At the Rosswood Musical Jamboree in northern BC, David Essig and I close the

festival. I explain to the crowd how Dave is — in a very direct way — responsible for the Yukon’s burgeoning music scene. Dave, along with Barry Redfern and Tim Twardocleb, was instrumental in getting the original

Farrago Festival started up in the mid 1970’s. This spawned the Dawson and Frostbite Festivals and the rest is musical Yukon history. The crowd, and I, give him a well-deserved round of applause.

In Saskatoon, I step off the stage at the Mid-Winter Blues Festival and almost trip over some friends from Dawson who live in Saskatchewan now. The same thing happens in Swift Current, Kamloops, Calgary, Lethbridge, Victoria, Charlottetown, Parrsboro… the list goes on.

Sometimes it’s old friends that I’m meeting. Other times I’m making new ones.

There’s the Octogenarian at the Kipawo Arts Centre in Wolfville whose father and uncle were in the Klondike at the turn of the century; the gentleman in Regina whose daughter lives in Dawson and came to hear me because of that Yukon Connection; the retired school teacher in Medicine Hat who was the principal at the then newer and shinier FH Collins High School; my own Uncle Ken who, as a young man in the early 50s, learnt his trade drilling water wells along the Alaska highway and then flew my Aunt Pat up to Whitehorse from Duncan so he could propose to her. (She accepted.)

There is something about the Yukon that leaves an indelible mark on people. For some it’s the wilderness experience; for others the people and characters who inhabit this northern paradise of ours.

For me, the Yukon is home. And it always will be. Raised as a “forces brat” I hitchhiked up the highway to the Yukon in 1979 with a backpack, a dog and a battered, scarred 12 string guitar. I never thought I’d leave. However, the realities of making a living as a working musician demand that I hit the road. And I have to admit that I enjoy it … most of the time. I still maintain a residence here. My friends, family and personal history are here. My youngest daughter is in high school at FH Collins. My heart is here. But at this point, in what passes for my musical career, I need to spend at least six to seven months of the year working Outside.

And I do enjoy the work … most of the time. I enjoy meeting new people and

hearing their stories. I truly enjoy observing and interacting with this amazing cultural and geographical landscape that we call, Canada. From, as one of my favourite Yukoners would say, “coast to coast to coast”.

And the people, for the most part, are varied, interesting and amazingly well spoken in their own vernacular. People like the elderly visual artist living on the east coast who had a sex change operation back in the mid 70’s and now lives as an “auntie” next door to her grandchildren; the Vancouver-based Air Canada pilot and flight instructor who balances the technical and stressful demands of his job by painting marvellous landscapes; the long-serving but now retired chair of the Saskatchewan Communist Party whose current crusade is fighting to keep his small town alive; the amateur historian in Parrsboro, Nova Scotia,who waxes eloquently about the days when their port was one of the biggest on the continent’s east coast.

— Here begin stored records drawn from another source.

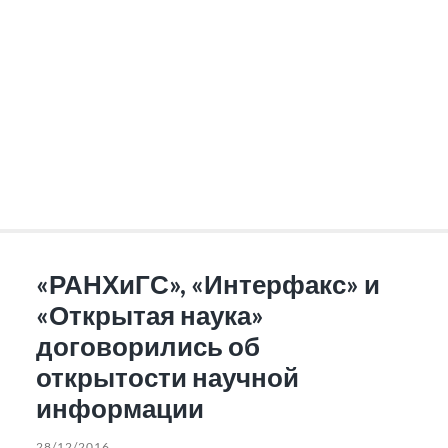
«РАНХиГС», «Интерфакс» и
«Открытая наука»
договорились об
открытости научной
информации
28/12/2016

I enjoy meeting the many and varied people; the exchange of ideas and experiences; the discourse that ensues.

I go back on the road again on March 1st. I gig my way down the Alaska HIghway and then across to the Queen Charlottes — gigging all the way. Then it’s a ferry trip down to Port Hardy on Vancouver Island and the “lower mania”, across southern BC and Alberta and then back home to the Yukon for May.

I look forward to the landscape, the people, sharing my music and generating and receiving ideas and thoughts as I travel this great country of ours. And I look forward to that ever-present, often surprising, and always enjoyable Yukon Connection.

Stay warm and dry. Take care of each other. See you in May.